Node: Feature request: Crypto APIs should optionally return bigints

Created on 25 Sep 2018 · 25Comments · Source: nodejs/node

Now that bigint support is part of V8, the crypto APIs should be updated to optionally return bigints instead of buffers.

I've done a bit of testing with N-API and get significantly increased performance, something like 3-4x depending on the algorithm involved, even though I'm using OpenSSL just as Node is to do the hashing: https://github.com/no2chem/bigint-hash

It also seems that providing a one-shot hashing implementation (which just hashes a buffer instead of allocating a Hash object) would improve hashing performance as well.

I'm happy to take a look at submitting a PR for this if this is something that makes sense for node.

crypto feature request

Source

no2chem

👍1

Most helpful comment

Which crypto operations are commonly used to actually produce bigints?

Anything that produces a hash, key or ciphertext? We currently output strings or buffers but they can easily be restated as bigints. Whether that's useful is another question; I'm undecided.

Some of tls.TLSSocket#getPeerCertificate()'s properties are really just numbers even though we encode them as strings or buffers, e.g., .pubkey, .fingerprint, .serialNumber, etc.

There are probably more examples.

will most likely introduce side-channel vulnerabilities since comparing bigints is not timing-safe

Good point. It should be possible to teach crypto.timingSafeEqual() about bigints. We can unbox them to bitstrings with v8::BigInt::ToWordsArray() and then treat them like we do buffers.

Open question: are other relational operators besides equality needed?
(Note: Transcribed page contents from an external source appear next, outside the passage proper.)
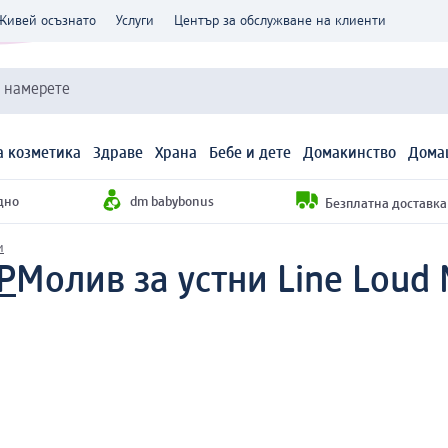
Живей осъзнато
Услуги
Център за обслужване на клиенти
и намерете
 козметика
Здраве
Храна
Бебе и дете
Домакинство
Дома
дно
dm babybonus
Безплатна доставка н
и
P
Молив за устни Line Loud Nr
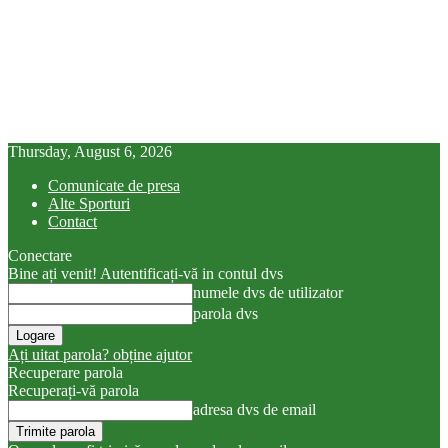
Thursday, August 6, 2026
Comunicate de presa
Alte Sporturi
Contact
Conectare
Bine ați venit! Autentificați-vă in contul dvs
numele dvs de utilizator
parola dvs
Ați uitat parola? obține ajutor
Recuperare parola
Recuperați-vă parola
adresa dvs de email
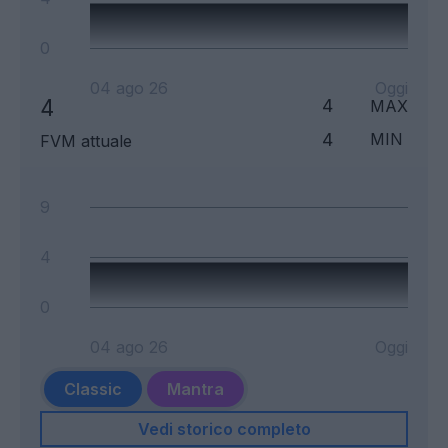
0
04 ago 26
Oggi
4
4
MAX
4
MIN
FVM attuale
9
4
0
04 ago 26
Oggi
Classic
Mantra
Vedi storico completo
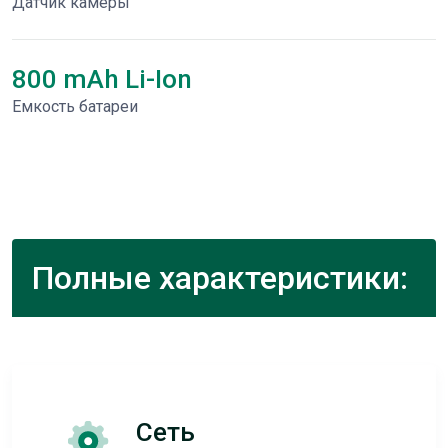
Датчик камеры
800 mAh Li-Ion
Емкость батареи
Полные характеристики:
Сеть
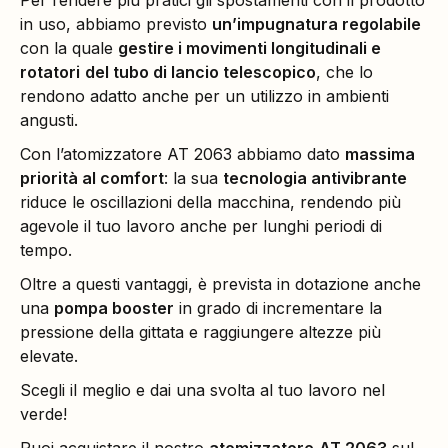
Per rendere più pratici gli spostamenti con il prodotto
in uso, abbiamo previsto
un’impugnatura regolabile
con la quale
gestire i movimenti longitudinali e
rotatori
del tubo di lancio telescopico
, che lo
rendono adatto anche per un utilizzo in ambienti
angusti.
Con l’atomizzatore AT 2063 abbiamo dato
massima
priorità al comfort
: la sua
tecnologia antivibrante
riduce le oscillazioni della macchina, rendendo più
agevole il tuo lavoro anche per lunghi periodi di
tempo.
Oltre a questi vantaggi, è prevista in dotazione anche
una
pompa booster
in grado di incrementare la
pressione della gittata e raggiungere altezze più
elevate.
Scegli il meglio e dai una svolta al tuo lavoro nel
verde!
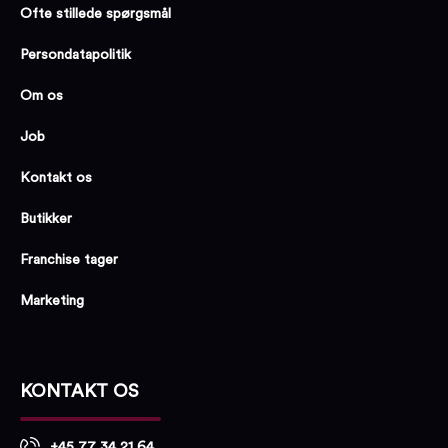
Ofte stillede spørgsmål
Persondatapolitik
Om os
Job
Kontakt os
Butikker
Franchise tager
Marketing
KONTAKT OS
+45 77 34 21 64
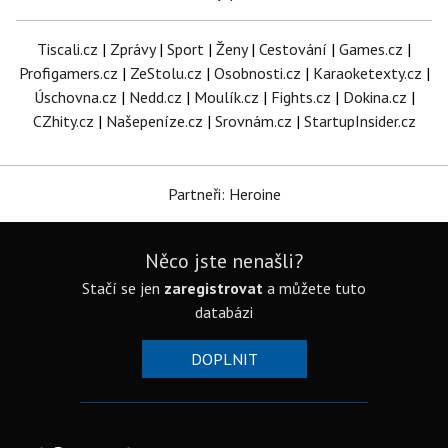
Tiscali.cz
|
Zprávy
|
Sport
|
Ženy
|
Cestování
|
Games.cz
|
Profigamers.cz
|
ZeStolu.cz
|
Osobnosti.cz
|
Karaoketexty.cz
|
Úschovna.cz
|
Nedd.cz
|
Moulík.cz
|
Fights.cz
|
Dokina.cz
|
CZhity.cz
|
Našepeníze.cz
|
Srovnám.cz
|
StartupInsider.cz
Partneři: Heroine
Něco jste nenašli?
Stačí se jen
zaregistrovat
a můžete tuto
databázi
DOPLNIT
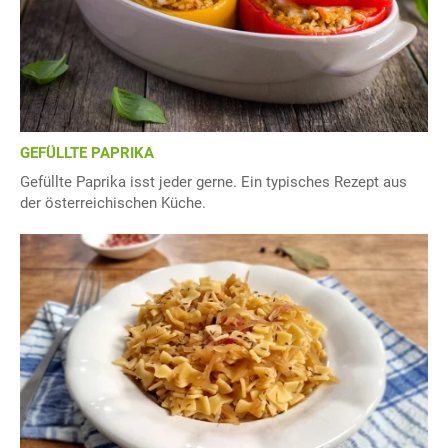
GEFÜLLTE PAPRIKA
Gefüllte Paprika isst jeder gerne. Ein typisches Rezept aus
der österreichischen Küche.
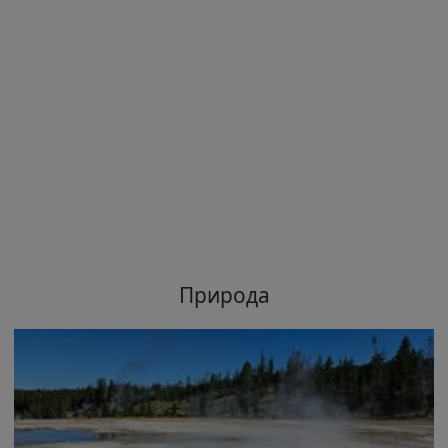
Природа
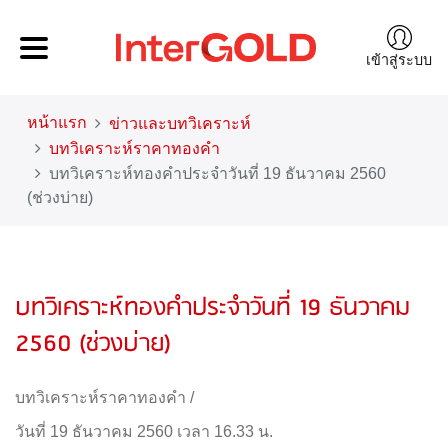
เข้าสู่ระบบ
หน้าแรก
ข่าวและบทวิเคราะห์
บทวิเคราะห์ราคาทองคำ
บทวิเคราะห์ทองคำประจำวันที่ 19 ธันวาคม 2560
(ช่วงบ่าย)
บทวิเคราะห์ทองคำประจำวันที่ 19 ธันวาคม
2560 (ช่วงบ่าย)
บทวิเคราะห์ราคาทองคำ
/
วันที่ 19 ธันวาคม 2560 เวลา 16.33 น.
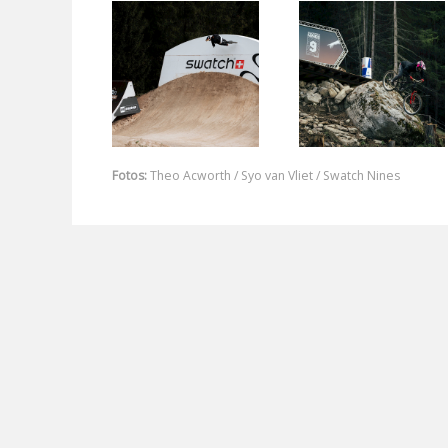
Fotos:
Theo Acworth / Syo van Vliet / Swatch Nines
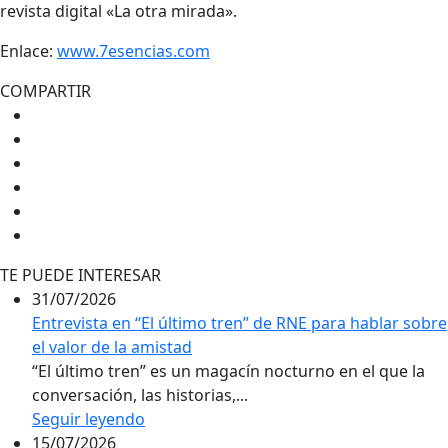
revista digital «La otra mirada».
Enlace:
www.7esencias.com
COMPARTIR
TE PUEDE INTERESAR
31/07/2026
Entrevista en “El último tren” de RNE para hablar sobre
el valor de la amistad
“El último tren” es un magacín nocturno en el que la
conversación, las historias,...
Seguir leyendo
15/07/2026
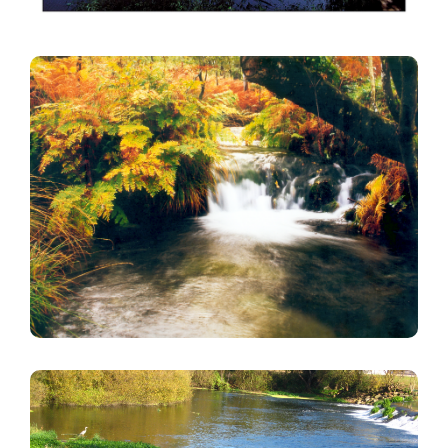
Imagen
Imagen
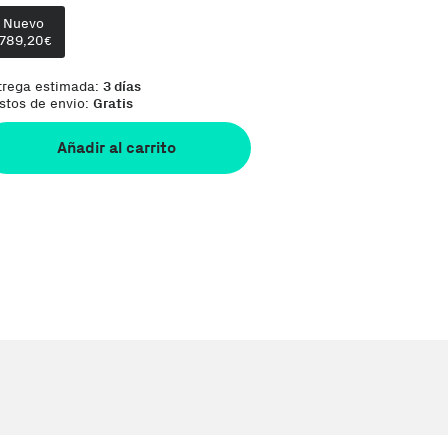
Nuevo
1789,20
€
trega estimada:
3 días
stos de envio:
Gratis
Añadir al carrito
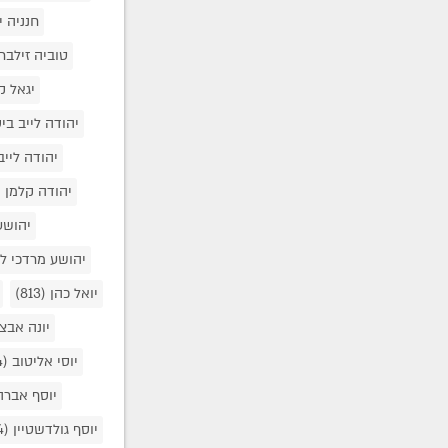
חנניה י
טוביה זילב
יגאל ק
יהודה לייב בי
יהודה לייב
יהודה קלמן 
יהושע
יהושע מרדכי ל
יואל כהן
(813)
יונה אבצ
יוסי אליטוב
(254)
יוסף אבר
יוסף גולדשטיין
(54)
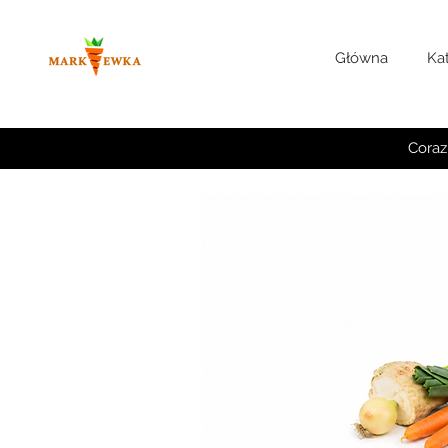
Główna
Ka
Coraz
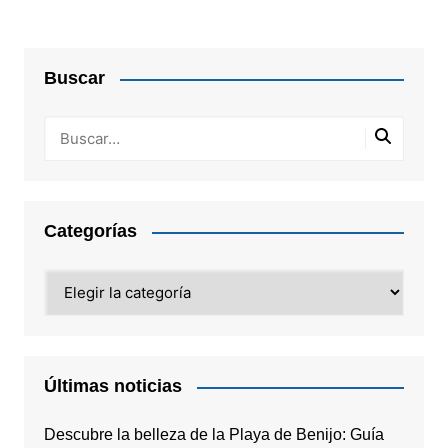
Buscar
Categorías
Categorías
Últimas noticias
Descubre la belleza de la Playa de Benijo: Guía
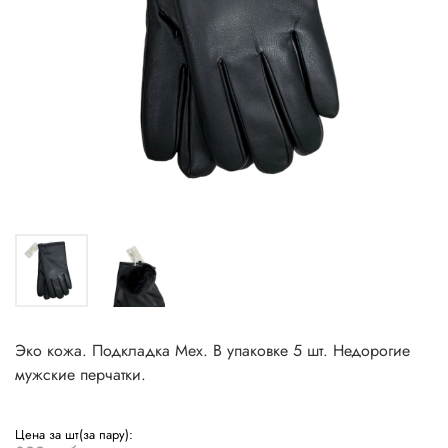
Эко кожа. Подкладка Мех. В упаковке 5 шт. Недорогие
мужские перчатки.
Цена за шт(за пару):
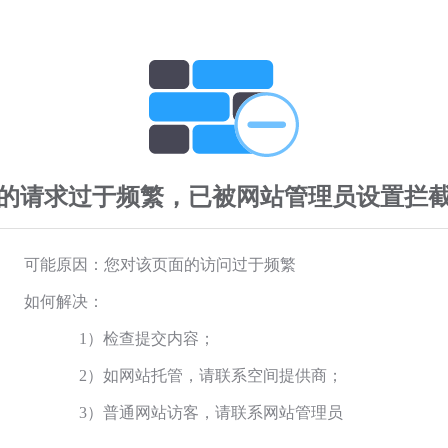
的请求过于频繁，已被网站管理员设置拦
可能原因：您对该页面的访问过于频繁
如何解决：
1）检查提交内容；
2）如网站托管，请联系空间提供商；
3）普通网站访客，请联系网站管理员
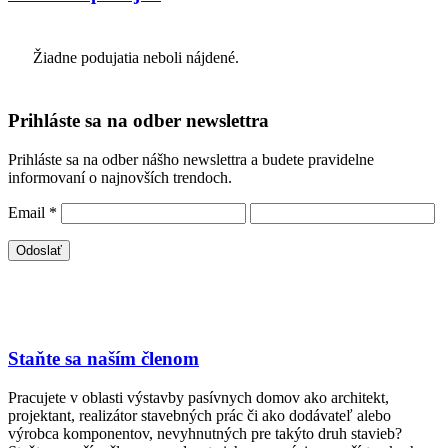
Žiadne podujatia neboli nájdené.
Prihláste sa na odber newslettra
Prihláste sa na odber nášho newslettra a budete pravidelne
informovaní o najnovších trendoch.
Email
*
Staňte sa naším členom
Pracujete v oblasti výstavby pasívnych domov ako architekt,
projektant, realizátor stavebných prác či ako dodávateľ alebo
výrobca komponentov, nevyhnutných pre takýto druh stavieb?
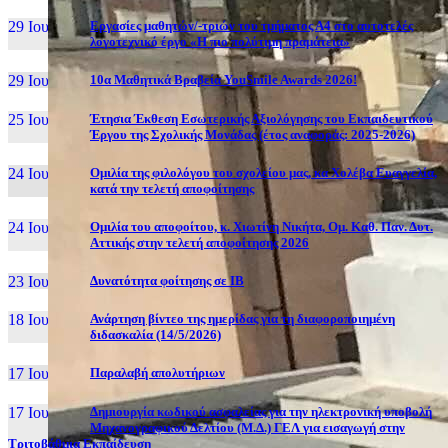
29 Ιουν, 26
Εργασίες μαθητών/-τριών του τμήματος Α4 στο αυτοτελές
λογοτεχνικό έργο «Η πιο πολύτιμη πραμάτεια»
29 Ιουν, 26
10α Μαθητικά Βραβεία YouSmile Awards 2026!
25 Ιουν, 26
Έτησια Έκθεση Εσωτερικής Αξιολόγησης του Εκπαιδευτικού
Έργου της Σχολικής Μονάδας (έτος αναφοράς: 2025-2026)
24 Ιουν, 26
Ομιλία της φιλολόγου του σχολείου μας, κα Χολέβα Ευαγγελία,
κατά την τελετή αποφοίτησης
24 Ιουν, 26
Ομιλία του αποφοίτου, κ. Χιωτίνη Νικήτα, Ομ. Καθ. Παν. Δυτ.
Αττικής στην τελετή αποφοίτησης 2026
23 Ιουν, 26
Δυνατότητα φοίτησης σε ΙΒ
18 Ιουν, 26
Ανάρτηση βίντεο της ημερίδας για τη διαφοροποιημένη
διδασκαλία (14/5/2026)
17 Ιουν, 26
Παραλαβή απολυτήριων
17 Ιουν, 26
Δημιουργία κωδικού ασφαλείας για την ηλεκτρονική υποβολή
Μηχανογραφικού Δελτίου (Μ.Δ.) ΓΕΛ για εισαγωγή στην
Τριτοβάθμια Εκπαίδευση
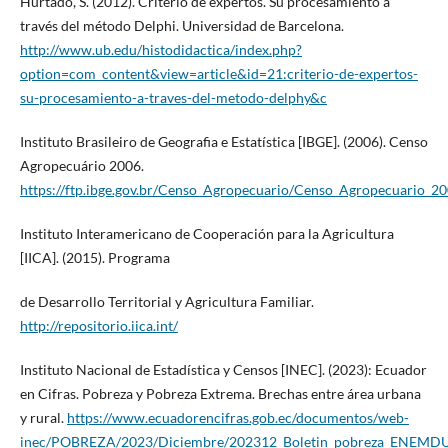
Hurtado, S. (2012). Criterio de expertos. Su procesamiento a
través del método Delphi. Universidad de Barcelona.
http://www.ub.edu/histodidactica/index.php?
option=com_content&view=article&id=21:criterio-de-expertos-
su-procesamiento-a-traves-del-metodo-delphy&c
Instituto Brasileiro de Geografia e Estatística [IBGE]. (2006). Censo
Agropecuário 2006.
https://ftp.ibge.gov.br/Censo_Agropecuario/Censo_Agropecuario_
Instituto Interamericano de Cooperación para la Agricultura
[IICA]. (2015). Programa
de Desarrollo Territorial y Agricultura Familiar.
http://repositorio.iica.int/
Instituto Nacional de Estadística y Censos [INEC]. (2023): Ecuador
en Cifras. Pobreza y Pobreza Extrema. Brechas entre área urbana
y rural.
https://www.ecuadorencifras.gob.ec/documentos/web-
inec/POBREZA/2023/Diciembre/202312_Boletin_pobreza_ENEMDU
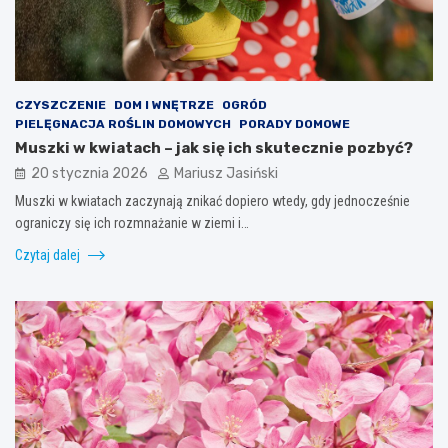
CZYSZCZENIE
DOM I WNĘTRZE
OGRÓD
PIELĘGNACJA ROŚLIN DOMOWYCH
PORADY DOMOWE
Muszki w kwiatach – jak się ich skutecznie pozbyć?
20 stycznia 2026
Mariusz Jasiński
Muszki w kwiatach zaczynają znikać dopiero wtedy, gdy jednocześnie
ograniczy się ich rozmnażanie w ziemi i…
Czytaj dalej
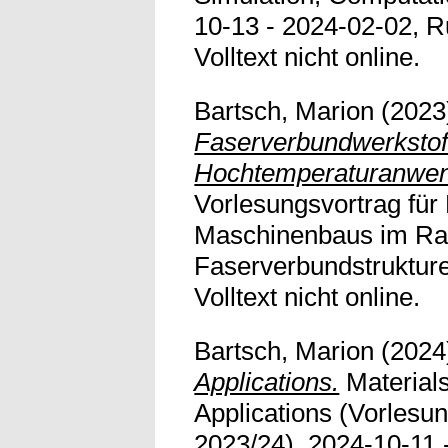
10-13 - 2024-02-02, R
Volltext nicht online.
Bartsch, Marion
(2023
Faserverbundwerkstoff
Hochtemperaturanwe
Vorlesungsvortrag fü
Maschinenbaus im Ra
Faserverbundstrukture
Volltext nicht online.
Bartsch, Marion
(2024
Applications.
Materials
Applications (Vorlesu
2023/24), 2024-10-11 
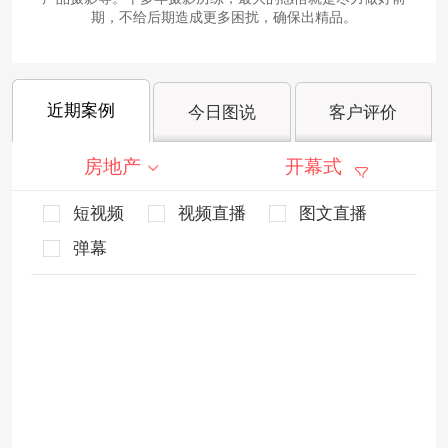
期，不给后期造成更多困扰，确保出精品。
近期案例
今日图说
客户评价
房地产
开幕式
短视频
视频直播
图文直播
弹幕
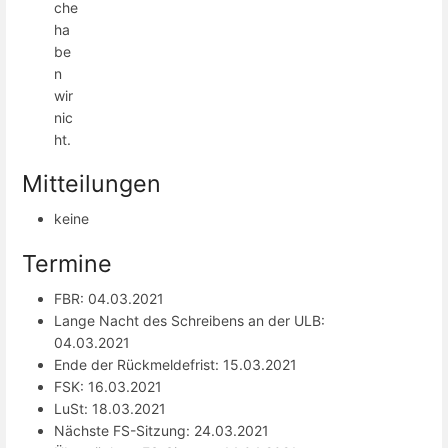
che
ha
be
n
wir
nic
ht.
Mitteilungen
keine
Termine
FBR: 04.03.2021
Lange Nacht des Schreibens an der ULB:
04.03.2021
Ende der Rückmeldefrist: 15.03.2021
FSK: 16.03.2021
LuSt: 18.03.2021
Nächste FS-Sitzung: 24.03.2021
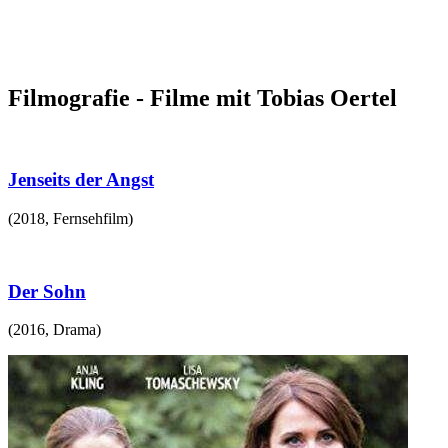
Filmografie - Filme mit Tobias Oertel
Jenseits der Angst
(
2018
,
Fernsehfilm
)
Der Sohn
(
2016
,
Drama
)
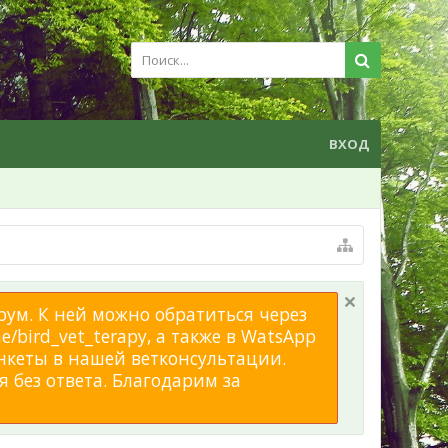
ВХОД
рум. К ней можно обратиться через
/bird_vet_terapy, а также в WatsApp
нкеты в нашей ветконсультации.
 без ответа. Благодарим за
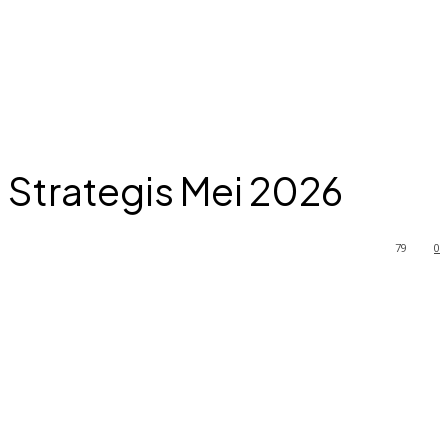
 Strategis Mei 2026
79
0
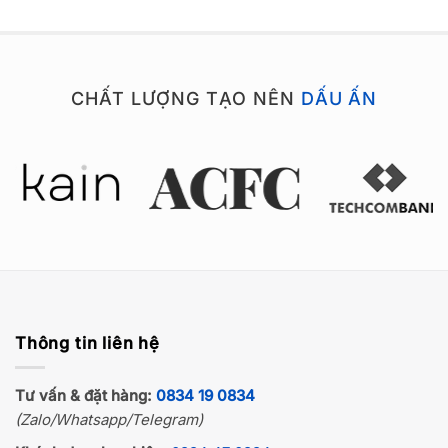
hạng
5
5
sao
CHẤT LƯỢNG TẠO NÊN
DẤU ẤN
Thông tin liên hệ
Tư vấn & đặt hàng:
0834 19 0834
(Zalo/Whatsapp/Telegram)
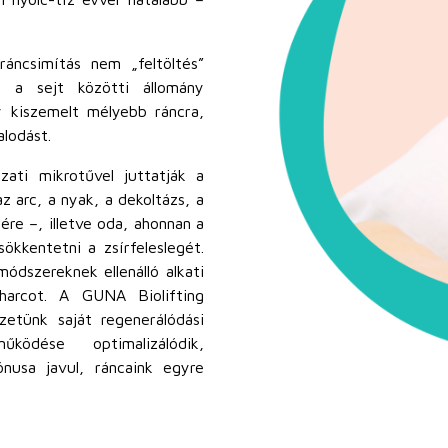
áncsimítás nem „feltöltés”
s a sejt közötti állomány
y kiszemelt mélyebb ráncra,
alodást.
zati mikrotűvel juttatják a
z arc, a nyak, a dekoltázs, a
re –, illetve oda, ahonnan a
sökkentetni a zsírfeleslegét.
ódszereknek ellenálló alkati
harcot. A GUNA Biolifting
zetünk saját regenerálódási
ödése optimalizálódik,
nusa javul, ráncaink egyre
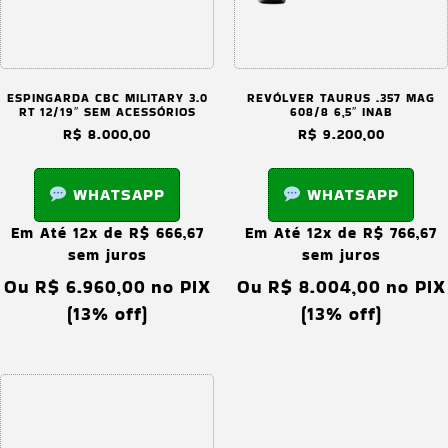
ESPINGARDA CBC MILITARY 3.0
REVÓLVER TAURUS .357 MAG
RT 12/19″ SEM ACESSÓRIOS
608/8 6,5″ INAB
R$
8.000,00
R$
9.200,00
WHATSAPP
WHATSAPP
Em Até 12x de
R$
666,67
Em Até 12x de
R$
766,67
sem juros
sem juros
Ou
R$
6.960,00
no PIX
Ou
R$
8.004,00
no PIX
(13% off)
(13% off)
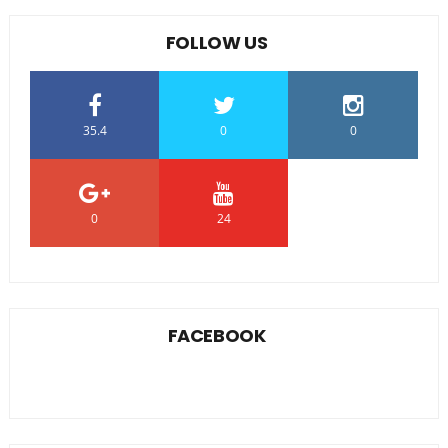
FOLLOW US
35.4
0
0
0
24
0
FACEBOOK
Interesting side question: can two different bitstrings encode the same number or is there a canonical encoding? They're trimmed of leading zeroes, so... yes? Needs more research.

bnoordhuis on 8 Oct 2018

❤1 👍1

All 25 comments

cc @nodejs/crypto

Now that bigint support is part of V8, the crypto APIs should be updated to optionally return bigints instead of buffers.

One problem with bigints is that people might try to use them in order to increase performance by computing hash values as bigints and then comparing them, which will most likely introduce side-channel vulnerabilities since comparing bigints is not timing-safe. How would we compensate for that?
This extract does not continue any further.